2019 Cuyamaca 100K: My First DNF
|One of several Cuyamaca Loop 2 parting gifts, acquired while frantically trying to make up time. This toenail is probably a goner.|
I have run probably close to 100 races from 5Ks to 100Ks. Never have I not finished.* I knew that streak was going to end at some point. It was yesterday.
* ok, when I was 16 years old I bailed on a Father’s Day 10K in Fairhaven, MA in the summer heat with my friend but I am only counting adulthood races
Why did I DNF?
It wasn’t because I couldn’t physically continue. In fact, I had a lot left in the tank ready to unleash. The short of it: I made a series of errors that left me in a lose-lose situation.
|Laura (the 1st place woman), Nick (my other half), Me, Erin (who sadly also missed the same turn I did)|
And then I screwed up.
I must have not had my head up or something, but I missed a turn. I realized it about .8 miles in that something wasn’t right. There were no flags. So I turned around and ran into another runner who was convinced it was right. I tried to pull out my phone and see but no service. I ran a little ways with him and decided, no this isn't right and we turned around. Another guy comes down and seems to think it’s right. Now I have two people telling me they think it’s right. My gut is telling me it’s wrong. But after 40 miles, you aren’t thinking quite right. I ran down a bit more with them and the 2nd guys agrees: this doesn't feel right. We turn back. We find a 3rd runner (Colton) who I train with and we both agree, this doesn’t look familiar. As we trudge back up, guess what? A 4th runner. So, while misery loves company, I was angry with myself for (a) the initial mistake, (b) not trusting my gut and doubling down on the mistake because I got swayed by other foggy-headed runners. At that point I was +3 miles and my 2nd place had vanished just like that. I resolved to continue out of anger and adrenaline. But I was on an emotional knife's edge where one more setback was going to be disastrous.
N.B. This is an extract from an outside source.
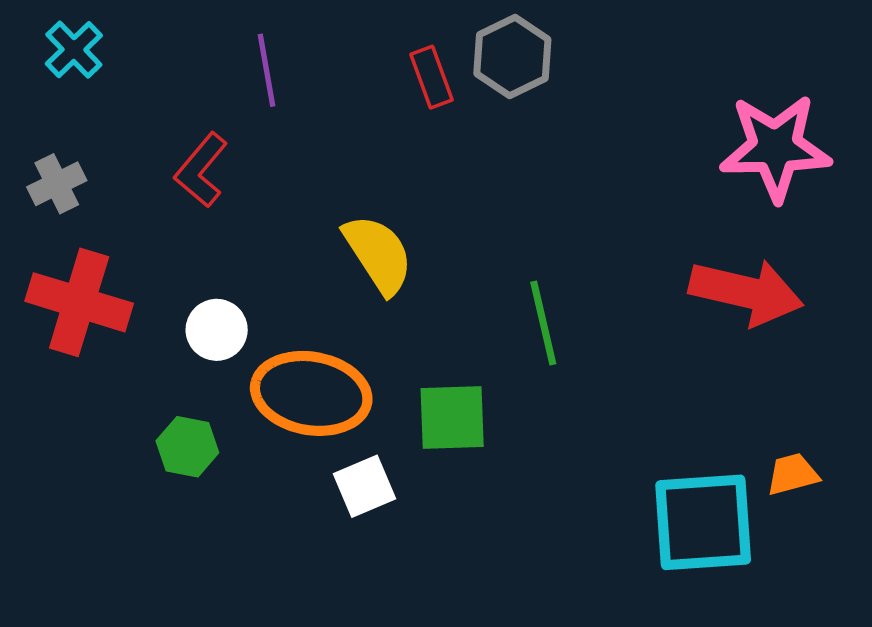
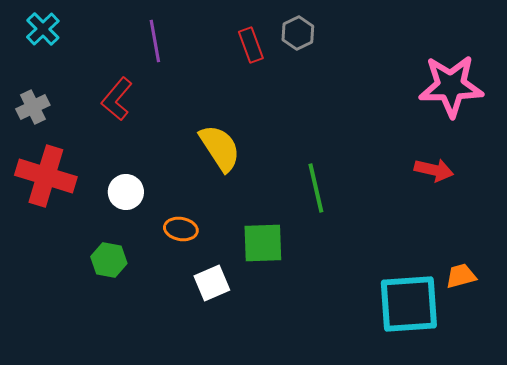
gray hexagon: (512, 56) -> (298, 33), size x0.7
red arrow: (746, 292) -> (434, 170), size x0.6
orange ellipse: (311, 393) -> (181, 229), size x0.5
Well, as it turns out, it was not that clearly marked for loop 2 return to Camp for a foggy headed runner with 47 miles on her legs and an agitated headspace. Having been burned by not following the blue ribbons before, I religiously followed the blue ribbons (loop 2) straight when the turn off said “loop 1 return” and no blue ribbons. Well, that was again wrong and I started to do another loop 2 from hell. When the woman behind me told me she was on mile 33.5 (I had 48.5), that was it. I was done. I walked back to Camp Cuyamaca, in tears, talking to myself about giving zero fucks (when in reality lots of fucks were given).
My options at that point?
1. Run 68 miles and get maybe a 13.5 hour finish (when I was on pace for a 12 hour finish at 50 miles). Wreck my body completely and be sorely disappointed about a result that didn’t match my effort.
2. Throw in the towel at 49.3 miles (an extra 5 in loop 2) when I was actually not in any pain and physically fine... and be sorely disappointed about the result.
Ultimately #2 won. I didn’t need a Western States ticket (I have one from Black Canyon), and I have CIM in December where I am hoping to get my 2021 BQ out of the way for #6. Running 68 miles was going to risk recovery and probably put me out of commission for 3 weeks.
24 hours post race, I’m only a little bit sore. And that’s because I ran 80K at 100K effort level. 110K at 100K effort level? I would have been physically and emotionally wrecked.
There was no good option. Just a Least Worst Option. I had to make the best decision considering my future races, even if it meant walking back to Camp with my tail between my legs, licking my wounds.
The bright spots of the day were watching my training partners have kickass races. It's hard not to smile and feel the contagious happiness. Bittersweet yes, but with the bitter there is always the sweet.